_WHAT THE EXERCISE ASKS:_ Find "stop chasing contacts who left the" and "in RocketReach" in the records below. Copy the lines holding them and every line between, exactly, and no others.

_AVAILABLE RECORDS:_
___
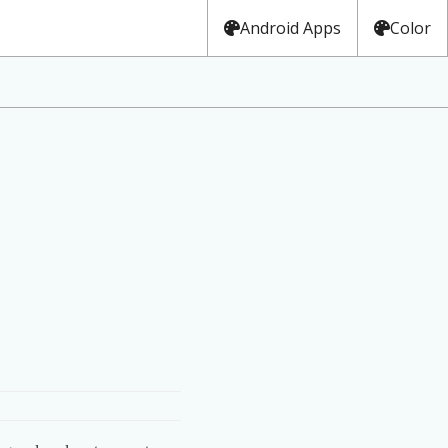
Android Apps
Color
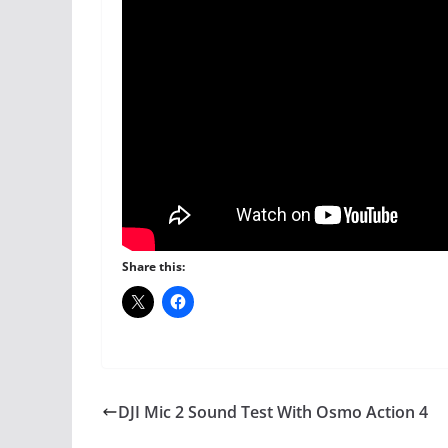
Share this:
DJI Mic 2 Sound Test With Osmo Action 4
___
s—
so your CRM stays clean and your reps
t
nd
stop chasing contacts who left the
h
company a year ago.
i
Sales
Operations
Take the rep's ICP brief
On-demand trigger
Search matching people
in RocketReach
___
_RESPONSE BELOW:_
stop chasing contacts who left the
h
company a year ago.
i
Sales
Operations
Take the rep's ICP brief
On-demand trigger
Search matching people
in RocketReach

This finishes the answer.